Copy-Trasform-Paste: Zero-Shot Object-Object Alignment Guided by Vision-Language and Geometric Constraints
Rotem Gatenyo, Ohad Fried
TL;DR
This work tackles zero-shot object-object alignment of two meshes under a text prompt by optimizing relative pose and scale at test time using differentiable rendering and vision-language supervision. It augments CLIP-based guidance with geometry-aware objectives—fractional soft-ICP to promote surface contact and a penetration penalty to enforce physical plausibility—while employing phased optimization and camera scheduling to balance exploration and refinement. An LLM-guided hyperparameter strategy further tailors scale, contact, and penetration to each scene. A dedicated 50-pair benchmark demonstrates that the proposed method achieves higher semantic alignment with lower interpenetration than baselines, and a user study corroborates improved perceptual plausibility. The approach enables robust, text-driven 3D scene assembly without requiring ground-truth 3D alignment data, with potential applications in image-to-3D alignment and iterative multi-object composition.
Abstract
We study zero-shot 3D alignment of two given meshes, using a text prompt describing their spatial relation -- an essential capability for content creation and scene assembly. Earlier approaches primarily rely on geometric alignment procedures, while recent work leverages pretrained 2D diffusion models to model language-conditioned object-object spatial relationships.

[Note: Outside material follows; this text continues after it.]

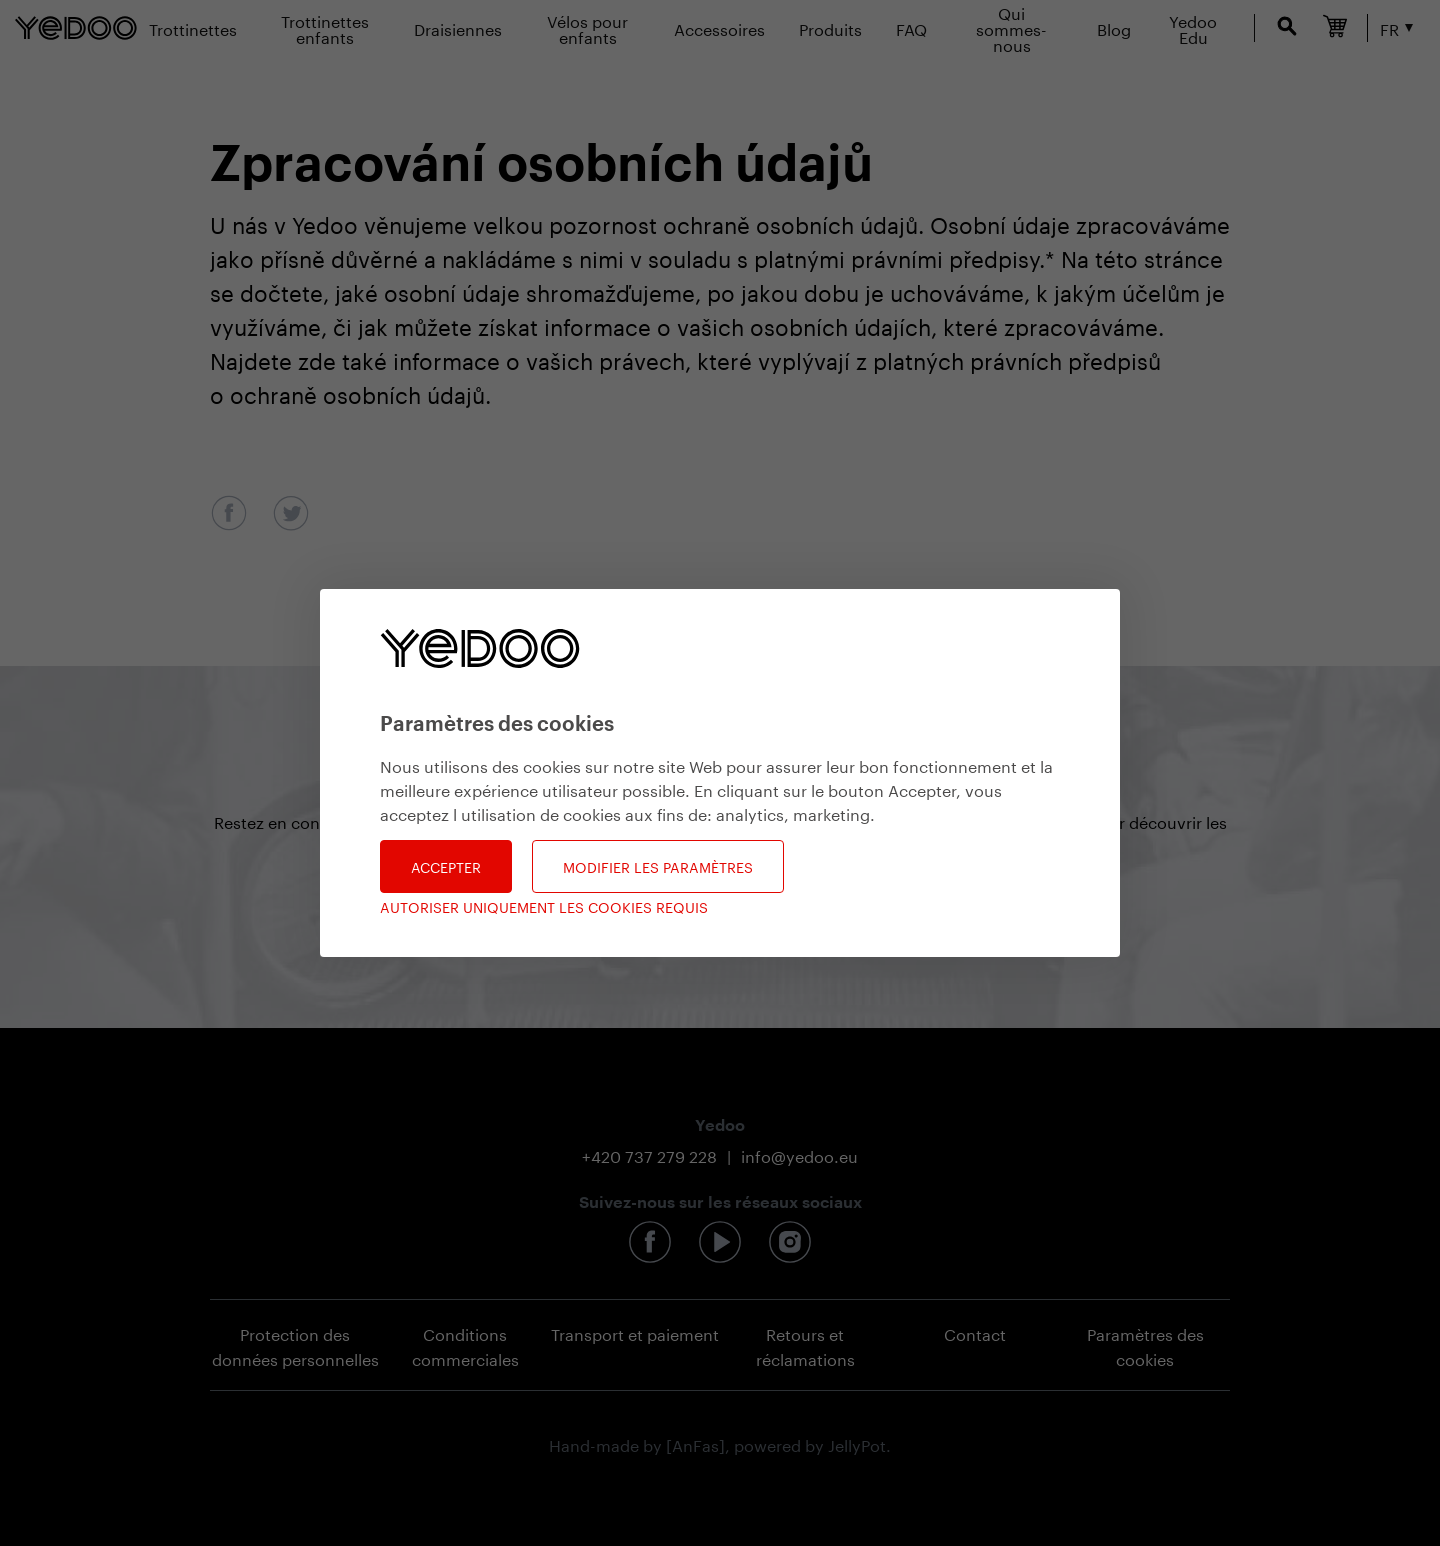 The height and width of the screenshot is (1546, 1440). Describe the element at coordinates (649, 1154) in the screenshot. I see `+420 737 279 228` at that location.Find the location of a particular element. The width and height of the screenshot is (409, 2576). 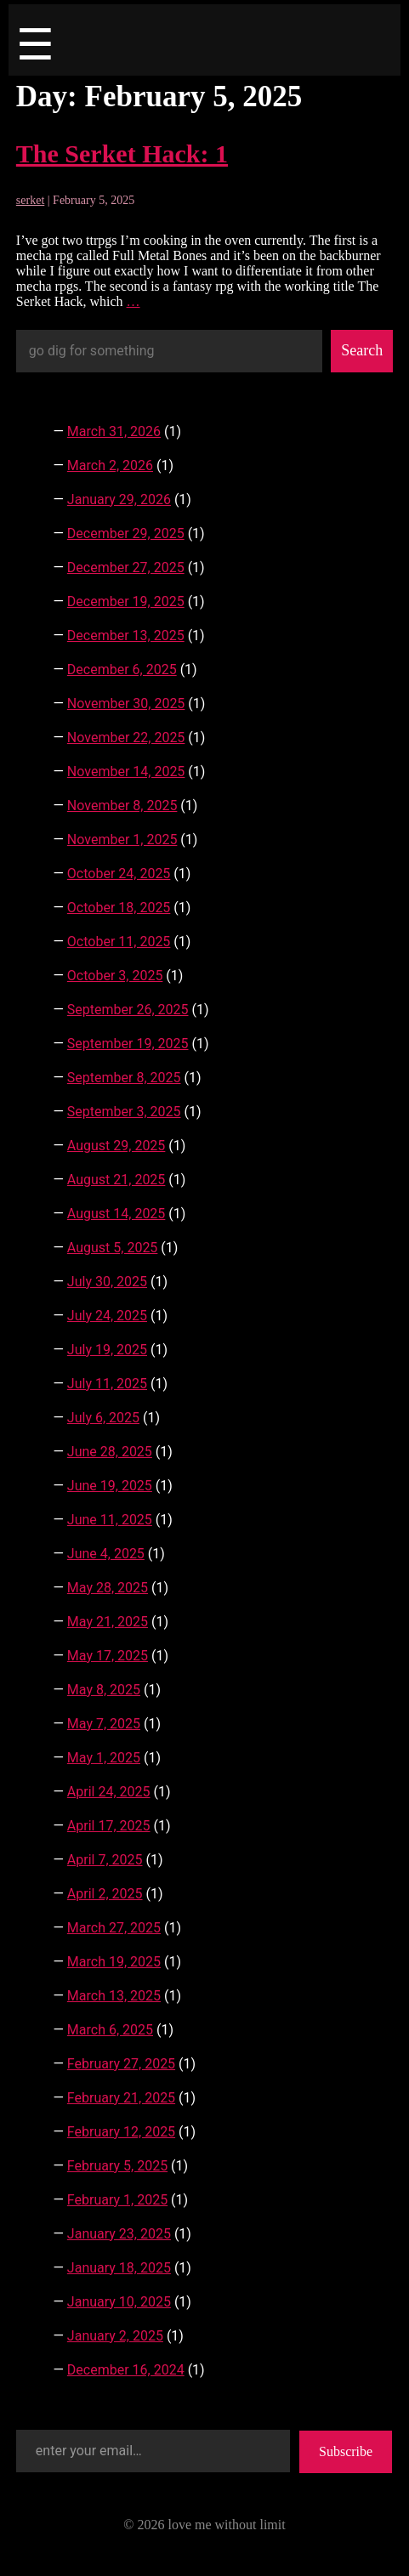

January 2, 2025 is located at coordinates (115, 2336).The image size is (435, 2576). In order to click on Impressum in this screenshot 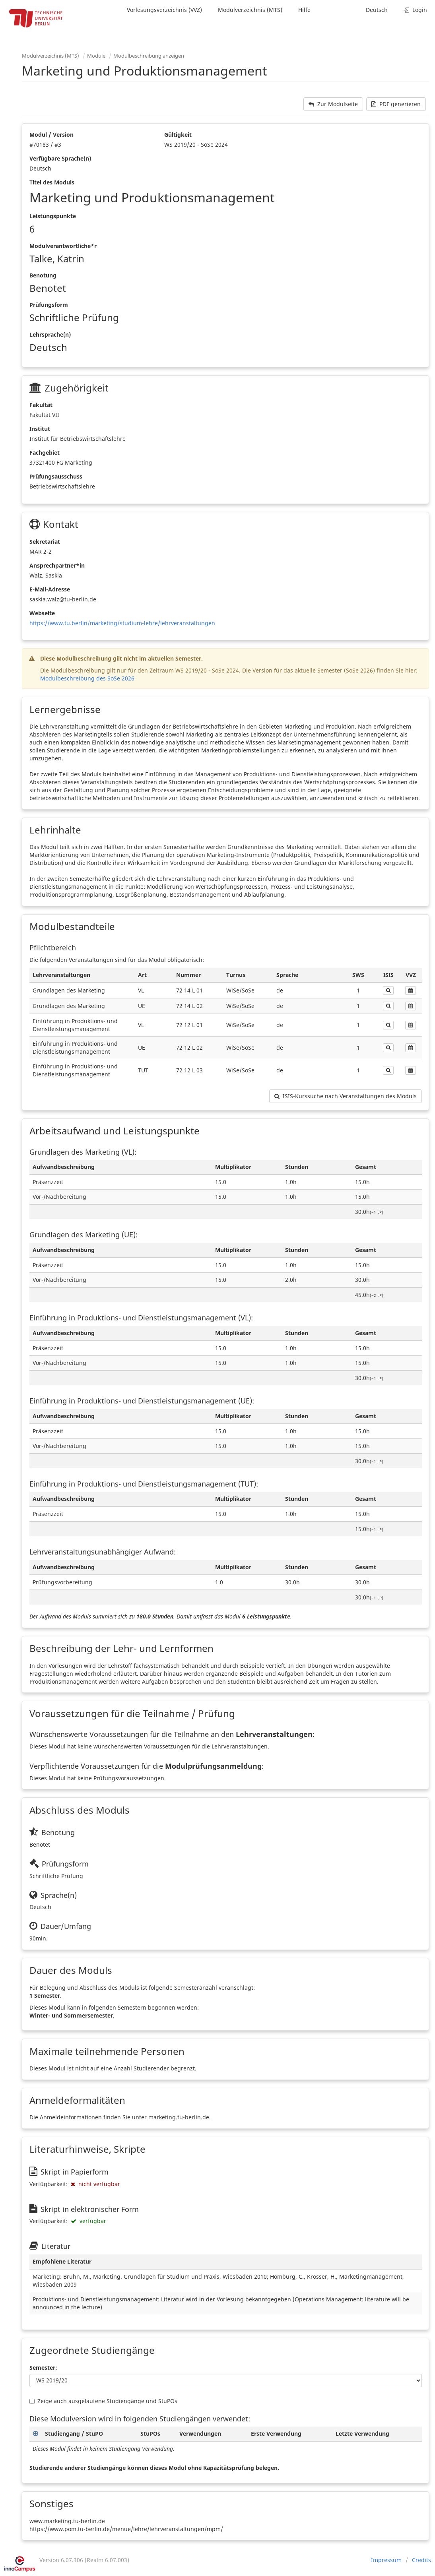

In contrast, we directly optimize the relative pose at test time, updating translation, rotation, and isotropic scale with CLIP-driven gradients via a differentiable renderer, without training a new model. Our framework augments language supervision with geometry-aware objectives: a variant of soft-Iterative Closest Point (ICP) term to encourage surface attachment and a penetration loss to discourage interpenetration. A phased schedule strengthens contact constraints over time, and camera control concentrates the optimization on the interaction region. To enable evaluation, we curate a benchmark containing diverse categories and relations, and compare against baselines. Our method outperforms all alternatives, yielding semantically faithful and physically plausible alignments.